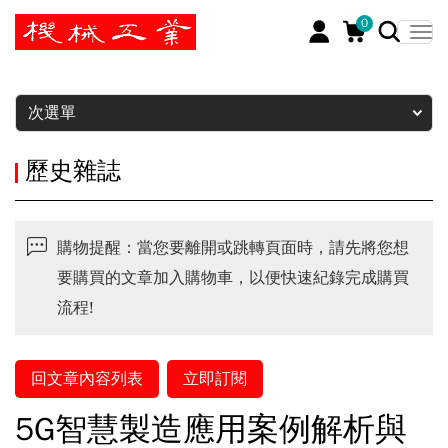
0
暫停
次選單
歷史雜誌
購物提醒：當您要離開或跳轉頁面時，請先將您想
要購買的文章加入購物車，以便快速紀錄完成購買
流程!
回文章內容列表
立即訂閱
5G智慧製造應用案例解析與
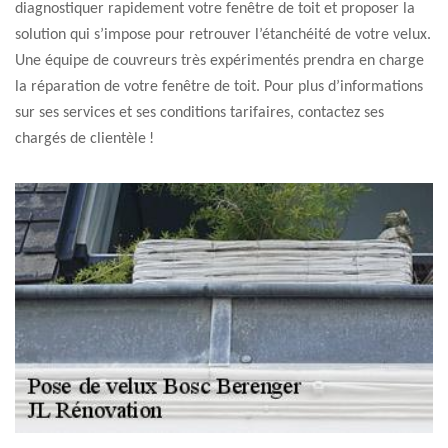
diagnostiquer rapidement votre fenêtre de toit et proposer la
solution qui s’impose pour retrouver l’étanchéité de votre velux.
Une équipe de couvreurs très expérimentés prendra en charge
la réparation de votre fenêtre de toit. Pour plus d’informations
sur ses services et ses conditions tarifaires, contactez ses
chargés de clientèle !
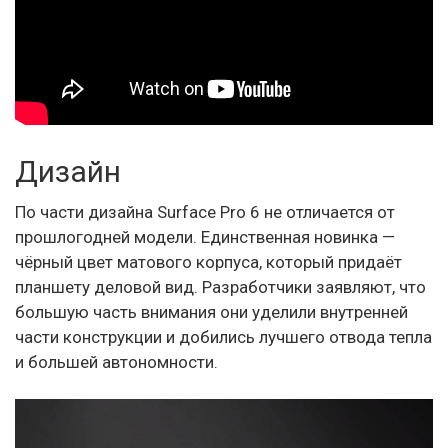
Дизайн
По части дизайна Surface Pro 6 не отличается от
прошлогодней модели. Единственная новинка —
чёрный цвет матового корпуса, который придаёт
планшету деловой вид. Разработчики заявляют, что
большую часть внимания они уделили внутренней
части конструкции и добились лучшего отвода тепла
и большей автономности.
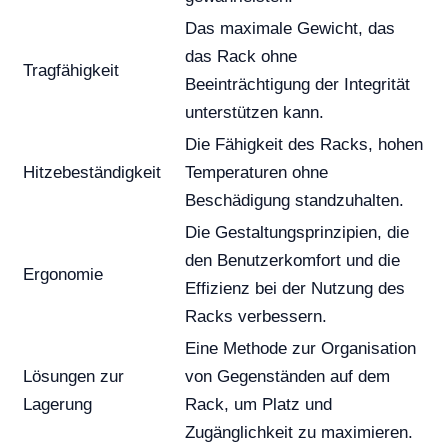
Das maximale Gewicht, das
das Rack ohne
Tragfähigkeit
Beeinträchtigung der Integrität
unterstützen kann.
Die Fähigkeit des Racks, hohen
Hitzebeständigkeit
Temperaturen ohne
Beschädigung standzuhalten.
Die Gestaltungsprinzipien, die
den Benutzerkomfort und die
Ergonomie
Effizienz bei der Nutzung des
Racks verbessern.
Eine Methode zur Organisation
Lösungen zur
von Gegenständen auf dem
Lagerung
Rack, um Platz und
Zugänglichkeit zu maximieren.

_____

WHAT THE EXERCISE ASKS
Reproduce every line above that contains the string "Racks".

ANSWER TO THE PROBLEM
Die Fähigkeit des Racks, hohen
Racks verbessern.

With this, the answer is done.